▸ **YOUR GOAL**
Give the number of lines in the records that include the word "Kulit", and nothing besides.

▸ **SOURCE INFORMATION**
-- Opening Marker --
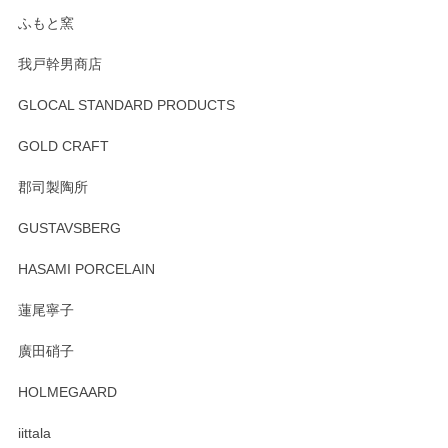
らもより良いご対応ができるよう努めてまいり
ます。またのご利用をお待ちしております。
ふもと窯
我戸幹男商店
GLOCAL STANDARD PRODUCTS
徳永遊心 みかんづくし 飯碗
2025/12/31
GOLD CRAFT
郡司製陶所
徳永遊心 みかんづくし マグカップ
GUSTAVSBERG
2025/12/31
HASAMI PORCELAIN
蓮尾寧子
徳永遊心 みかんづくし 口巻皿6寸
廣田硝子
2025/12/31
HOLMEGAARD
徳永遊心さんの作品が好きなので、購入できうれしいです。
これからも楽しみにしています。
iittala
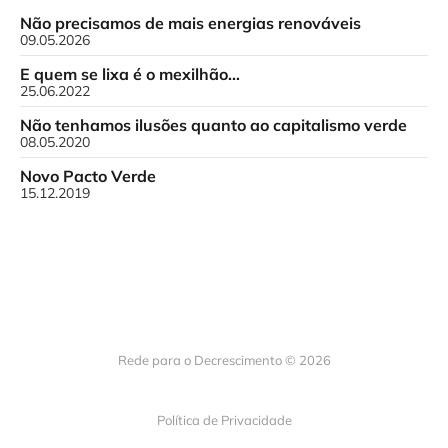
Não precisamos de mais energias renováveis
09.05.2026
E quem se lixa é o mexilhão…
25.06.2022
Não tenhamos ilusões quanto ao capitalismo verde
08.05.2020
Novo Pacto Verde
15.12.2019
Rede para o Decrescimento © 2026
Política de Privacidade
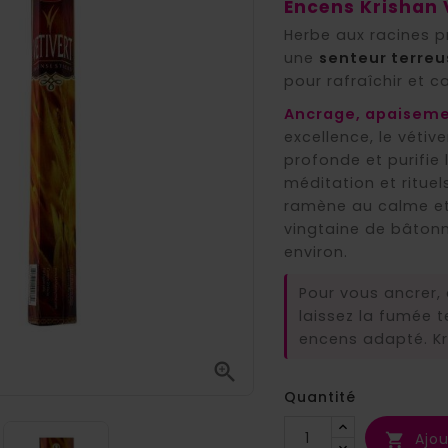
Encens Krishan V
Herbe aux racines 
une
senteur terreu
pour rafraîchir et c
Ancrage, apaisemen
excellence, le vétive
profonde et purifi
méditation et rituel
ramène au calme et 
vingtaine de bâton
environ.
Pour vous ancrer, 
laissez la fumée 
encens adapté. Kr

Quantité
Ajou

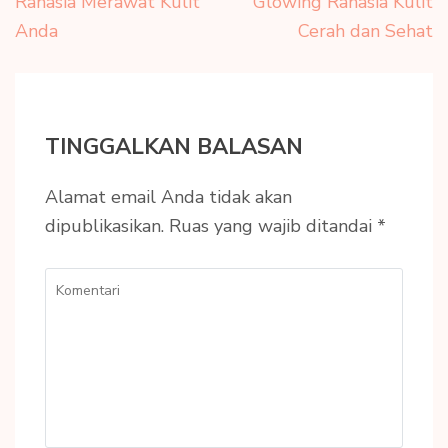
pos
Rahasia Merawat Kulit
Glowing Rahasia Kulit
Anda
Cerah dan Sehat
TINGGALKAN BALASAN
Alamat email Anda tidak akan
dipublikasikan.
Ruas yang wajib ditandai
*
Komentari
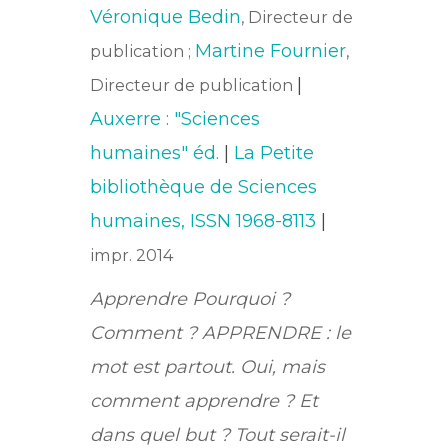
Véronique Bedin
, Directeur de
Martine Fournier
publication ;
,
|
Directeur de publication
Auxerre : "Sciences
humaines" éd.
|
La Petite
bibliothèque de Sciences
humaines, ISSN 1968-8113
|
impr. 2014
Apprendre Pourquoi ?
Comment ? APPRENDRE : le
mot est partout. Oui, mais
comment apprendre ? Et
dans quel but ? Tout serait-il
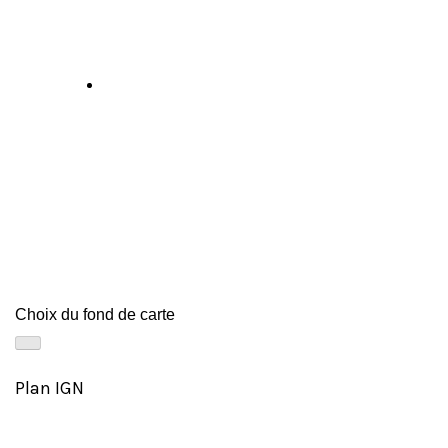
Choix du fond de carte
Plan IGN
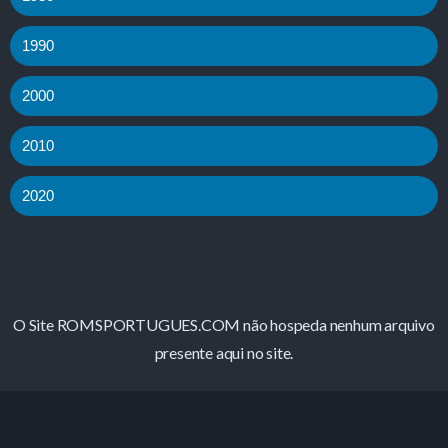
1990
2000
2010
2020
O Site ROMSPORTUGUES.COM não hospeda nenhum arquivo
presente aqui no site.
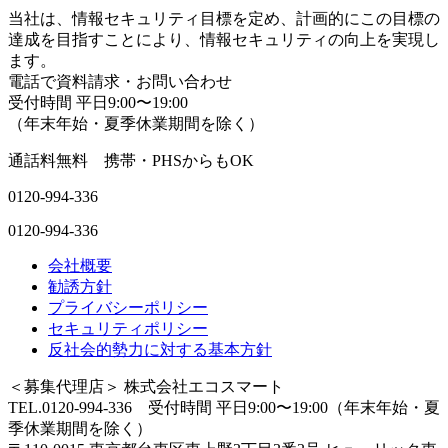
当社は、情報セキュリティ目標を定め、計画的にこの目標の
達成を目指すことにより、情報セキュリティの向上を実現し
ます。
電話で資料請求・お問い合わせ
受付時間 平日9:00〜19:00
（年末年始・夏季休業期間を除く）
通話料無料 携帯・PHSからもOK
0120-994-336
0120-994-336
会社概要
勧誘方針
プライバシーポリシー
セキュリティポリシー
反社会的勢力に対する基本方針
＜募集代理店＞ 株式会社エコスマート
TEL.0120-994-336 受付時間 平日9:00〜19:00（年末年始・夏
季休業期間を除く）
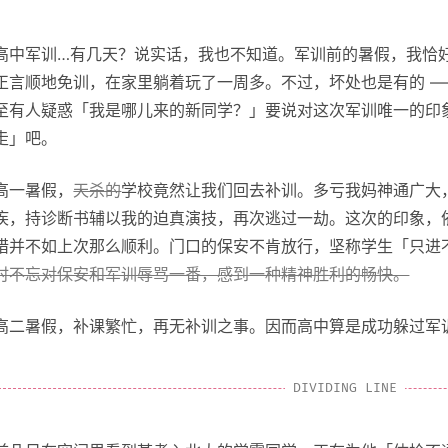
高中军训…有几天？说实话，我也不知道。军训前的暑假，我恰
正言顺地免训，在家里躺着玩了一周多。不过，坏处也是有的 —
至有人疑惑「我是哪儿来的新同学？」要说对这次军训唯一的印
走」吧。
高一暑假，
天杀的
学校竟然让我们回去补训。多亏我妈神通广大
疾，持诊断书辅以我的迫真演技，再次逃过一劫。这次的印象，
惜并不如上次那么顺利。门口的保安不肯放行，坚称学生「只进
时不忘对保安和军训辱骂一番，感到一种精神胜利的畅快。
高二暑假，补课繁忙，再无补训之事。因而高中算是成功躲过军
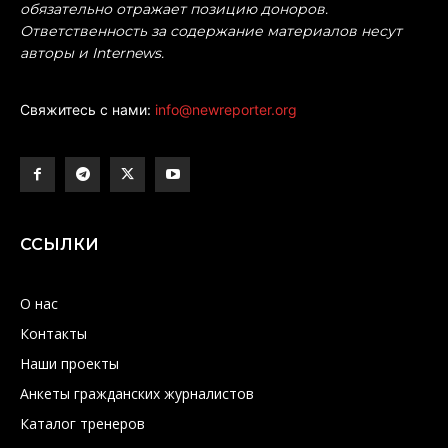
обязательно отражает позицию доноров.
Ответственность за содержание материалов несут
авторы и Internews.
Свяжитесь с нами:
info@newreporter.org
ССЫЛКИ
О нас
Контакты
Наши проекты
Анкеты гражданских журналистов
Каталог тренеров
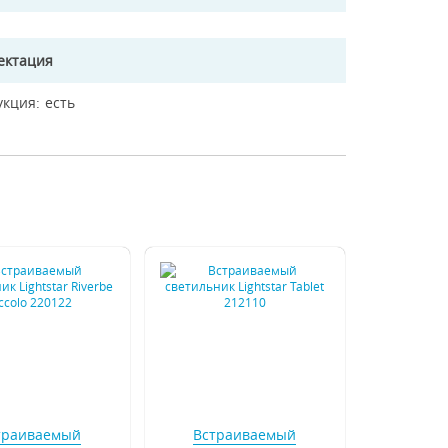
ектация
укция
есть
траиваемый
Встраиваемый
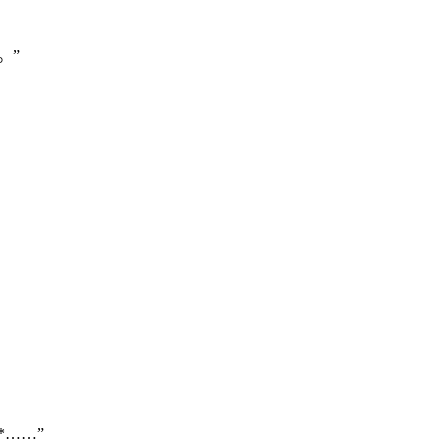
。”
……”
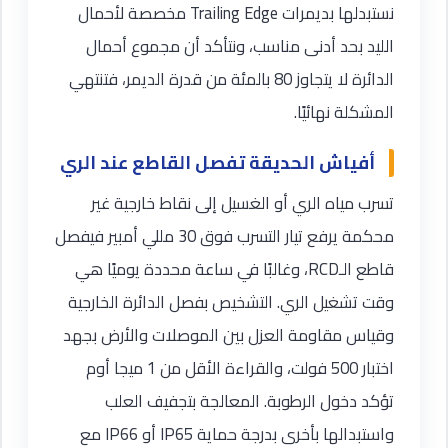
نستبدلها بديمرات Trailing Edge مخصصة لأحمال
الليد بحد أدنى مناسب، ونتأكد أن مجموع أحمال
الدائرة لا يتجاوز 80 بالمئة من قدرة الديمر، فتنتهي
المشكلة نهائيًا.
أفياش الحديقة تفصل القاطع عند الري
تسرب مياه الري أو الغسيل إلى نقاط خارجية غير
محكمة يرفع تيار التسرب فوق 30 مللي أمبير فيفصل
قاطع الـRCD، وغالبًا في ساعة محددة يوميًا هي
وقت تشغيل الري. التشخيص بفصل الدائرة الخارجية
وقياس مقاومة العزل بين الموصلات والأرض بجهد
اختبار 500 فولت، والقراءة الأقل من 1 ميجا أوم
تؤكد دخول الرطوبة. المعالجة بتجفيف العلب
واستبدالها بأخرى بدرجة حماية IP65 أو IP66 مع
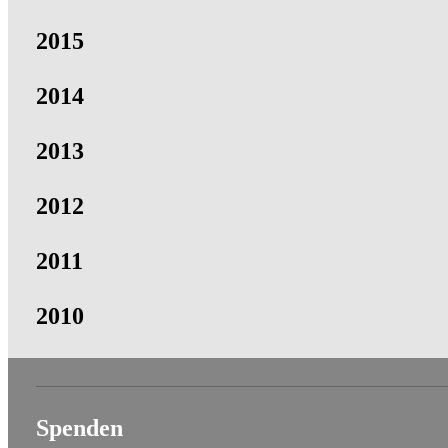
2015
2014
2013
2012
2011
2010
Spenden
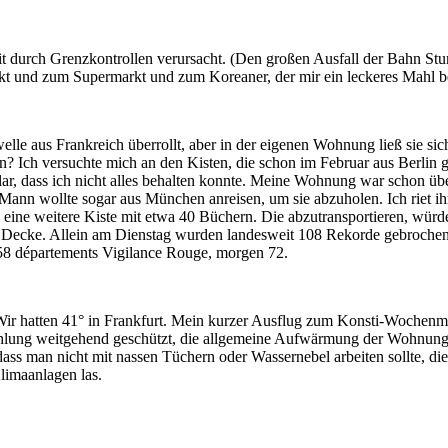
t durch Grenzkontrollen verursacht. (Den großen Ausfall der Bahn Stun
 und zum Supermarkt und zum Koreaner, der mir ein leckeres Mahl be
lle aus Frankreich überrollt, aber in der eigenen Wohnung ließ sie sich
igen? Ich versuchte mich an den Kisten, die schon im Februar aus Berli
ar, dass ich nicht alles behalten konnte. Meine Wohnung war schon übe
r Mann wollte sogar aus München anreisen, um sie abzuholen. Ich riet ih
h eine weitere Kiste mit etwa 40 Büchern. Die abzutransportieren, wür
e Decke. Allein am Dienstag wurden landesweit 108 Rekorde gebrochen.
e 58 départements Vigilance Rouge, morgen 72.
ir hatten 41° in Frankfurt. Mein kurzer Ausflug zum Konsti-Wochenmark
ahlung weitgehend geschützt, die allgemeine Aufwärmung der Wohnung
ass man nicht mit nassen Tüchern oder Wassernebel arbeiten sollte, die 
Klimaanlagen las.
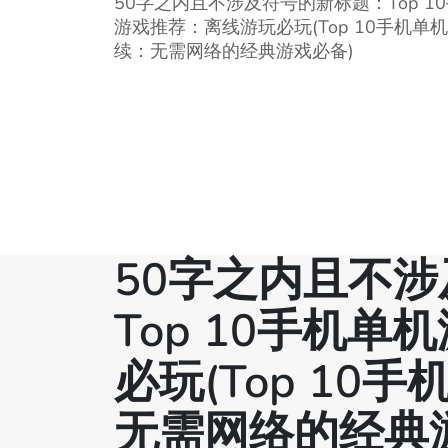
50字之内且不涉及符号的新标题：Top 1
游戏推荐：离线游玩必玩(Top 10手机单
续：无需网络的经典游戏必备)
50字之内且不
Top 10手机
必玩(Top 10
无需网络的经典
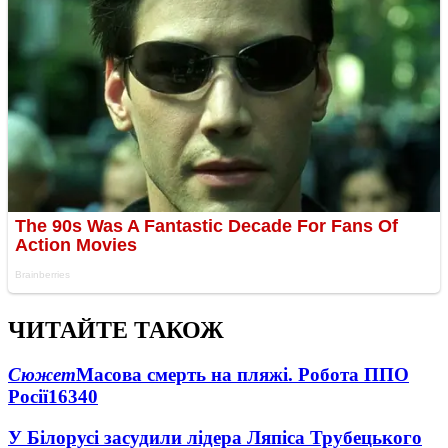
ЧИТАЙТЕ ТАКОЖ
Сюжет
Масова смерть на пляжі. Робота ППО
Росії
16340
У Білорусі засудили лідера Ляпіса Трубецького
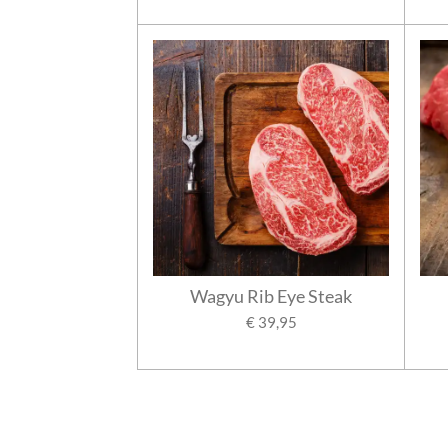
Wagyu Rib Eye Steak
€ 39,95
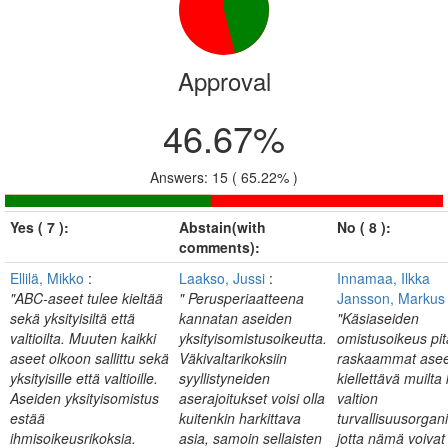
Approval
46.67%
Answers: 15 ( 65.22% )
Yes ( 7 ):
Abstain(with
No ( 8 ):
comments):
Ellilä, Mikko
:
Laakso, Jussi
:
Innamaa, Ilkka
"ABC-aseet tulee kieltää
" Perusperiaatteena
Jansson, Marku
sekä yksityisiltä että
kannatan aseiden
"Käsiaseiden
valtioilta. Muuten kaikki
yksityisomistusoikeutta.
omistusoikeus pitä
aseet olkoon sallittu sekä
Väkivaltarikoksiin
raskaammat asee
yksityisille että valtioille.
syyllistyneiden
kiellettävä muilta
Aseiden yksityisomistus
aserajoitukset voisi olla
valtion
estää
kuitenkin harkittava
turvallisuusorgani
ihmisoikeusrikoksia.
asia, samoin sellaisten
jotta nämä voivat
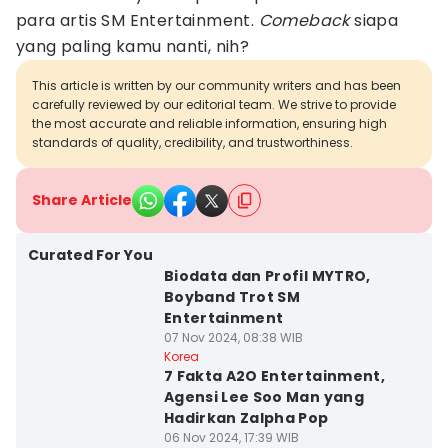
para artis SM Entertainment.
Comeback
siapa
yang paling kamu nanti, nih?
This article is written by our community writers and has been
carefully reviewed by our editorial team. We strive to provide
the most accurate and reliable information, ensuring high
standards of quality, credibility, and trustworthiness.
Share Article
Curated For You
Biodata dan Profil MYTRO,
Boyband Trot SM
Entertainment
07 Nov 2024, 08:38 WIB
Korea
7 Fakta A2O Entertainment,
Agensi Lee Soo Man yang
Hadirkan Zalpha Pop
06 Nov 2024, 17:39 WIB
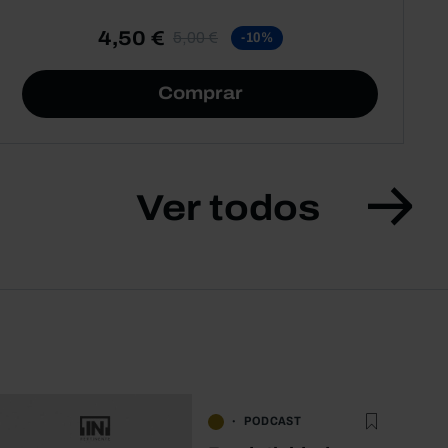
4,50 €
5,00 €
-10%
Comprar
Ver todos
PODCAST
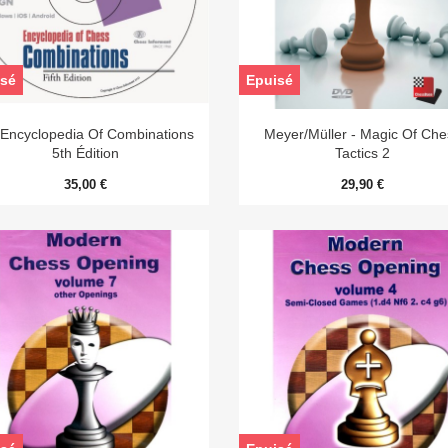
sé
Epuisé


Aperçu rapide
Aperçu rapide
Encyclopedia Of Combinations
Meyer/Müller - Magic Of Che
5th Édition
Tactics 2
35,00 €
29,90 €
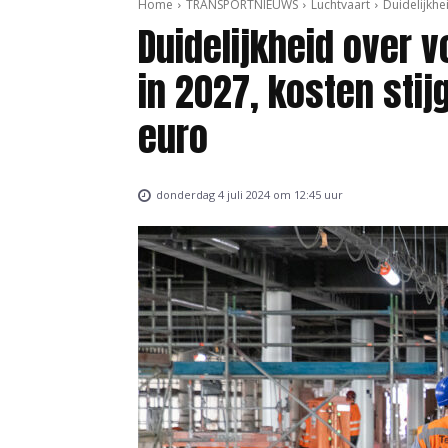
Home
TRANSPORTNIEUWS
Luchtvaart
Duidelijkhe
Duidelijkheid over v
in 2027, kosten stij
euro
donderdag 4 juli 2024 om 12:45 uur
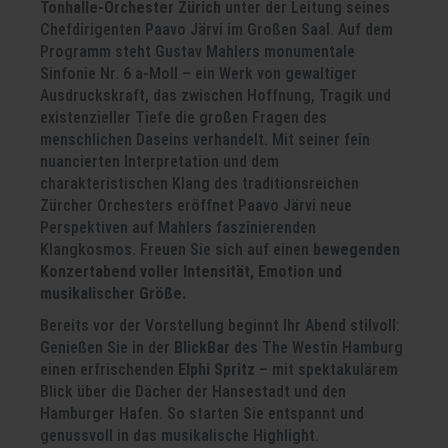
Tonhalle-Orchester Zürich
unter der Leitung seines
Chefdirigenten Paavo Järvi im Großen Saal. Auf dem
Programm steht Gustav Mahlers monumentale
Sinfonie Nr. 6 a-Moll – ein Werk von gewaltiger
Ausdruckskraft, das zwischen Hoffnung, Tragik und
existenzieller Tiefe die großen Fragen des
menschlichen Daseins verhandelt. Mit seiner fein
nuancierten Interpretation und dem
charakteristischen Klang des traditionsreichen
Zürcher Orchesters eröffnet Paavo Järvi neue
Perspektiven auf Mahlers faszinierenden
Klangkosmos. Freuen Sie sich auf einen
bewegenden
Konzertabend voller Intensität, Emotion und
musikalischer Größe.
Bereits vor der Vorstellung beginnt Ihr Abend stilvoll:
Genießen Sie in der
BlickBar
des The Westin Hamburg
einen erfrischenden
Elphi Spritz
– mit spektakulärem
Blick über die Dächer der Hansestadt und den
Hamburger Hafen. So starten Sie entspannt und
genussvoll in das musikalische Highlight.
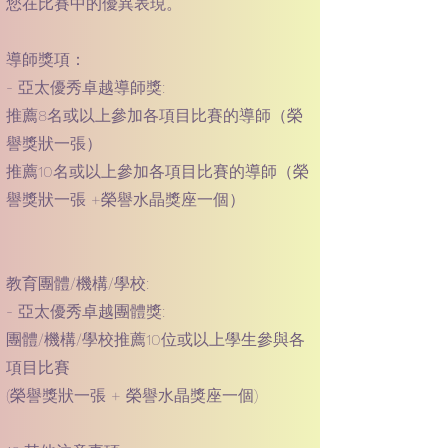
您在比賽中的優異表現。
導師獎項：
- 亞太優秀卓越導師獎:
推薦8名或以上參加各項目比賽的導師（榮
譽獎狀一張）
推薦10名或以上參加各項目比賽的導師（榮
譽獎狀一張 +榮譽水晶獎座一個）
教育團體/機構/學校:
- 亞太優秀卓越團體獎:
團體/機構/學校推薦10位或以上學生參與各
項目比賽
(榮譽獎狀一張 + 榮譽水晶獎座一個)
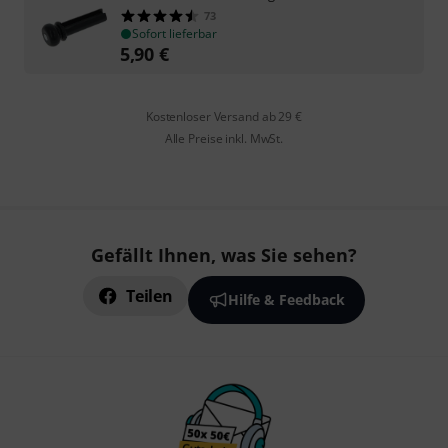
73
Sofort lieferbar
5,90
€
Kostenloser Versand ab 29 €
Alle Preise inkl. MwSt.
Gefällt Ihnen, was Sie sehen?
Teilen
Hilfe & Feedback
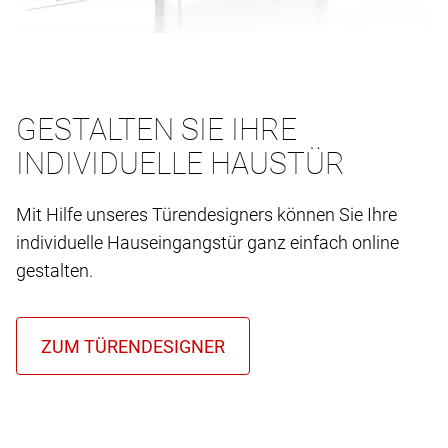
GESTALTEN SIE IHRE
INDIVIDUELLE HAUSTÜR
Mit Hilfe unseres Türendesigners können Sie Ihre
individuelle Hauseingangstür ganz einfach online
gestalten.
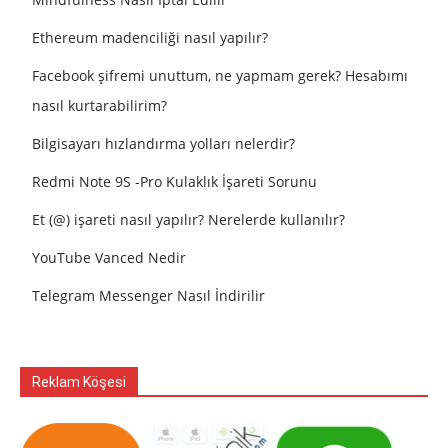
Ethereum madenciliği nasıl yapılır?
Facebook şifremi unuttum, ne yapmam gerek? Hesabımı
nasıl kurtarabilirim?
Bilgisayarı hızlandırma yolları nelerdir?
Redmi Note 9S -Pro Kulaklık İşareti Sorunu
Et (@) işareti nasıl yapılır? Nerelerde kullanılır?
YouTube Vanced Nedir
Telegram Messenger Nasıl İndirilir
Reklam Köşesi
-- Closing Marker --
▸ **ANSWER TO THIS EXERCISE**
2